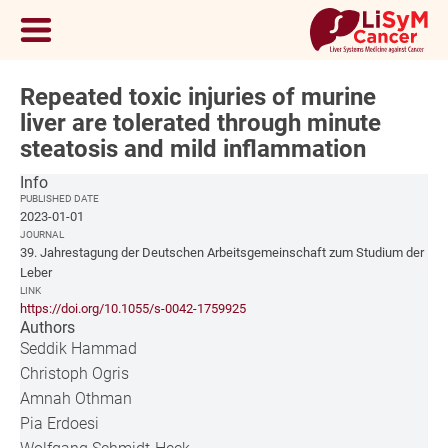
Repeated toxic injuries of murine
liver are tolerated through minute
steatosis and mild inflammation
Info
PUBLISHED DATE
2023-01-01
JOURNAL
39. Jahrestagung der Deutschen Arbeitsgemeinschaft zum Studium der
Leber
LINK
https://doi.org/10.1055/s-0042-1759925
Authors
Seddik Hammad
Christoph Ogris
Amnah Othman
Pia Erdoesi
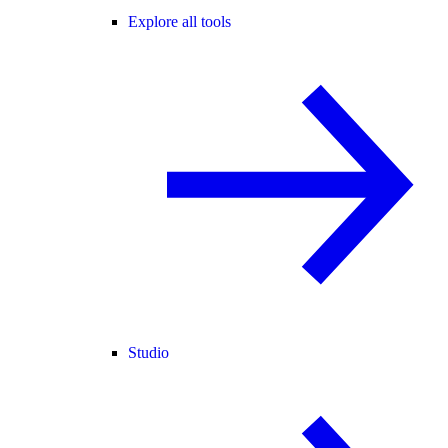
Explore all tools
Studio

§

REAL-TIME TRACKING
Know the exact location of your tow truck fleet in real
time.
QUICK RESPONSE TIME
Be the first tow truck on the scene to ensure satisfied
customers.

§

→ ASSIGNED TASK
Show all lines from the entries that hold "truck".

→ SOLUTION FOR THIS TASK
Know the exact location of your tow truck fleet in real
Be the first tow truck on the scene to ensure satisfied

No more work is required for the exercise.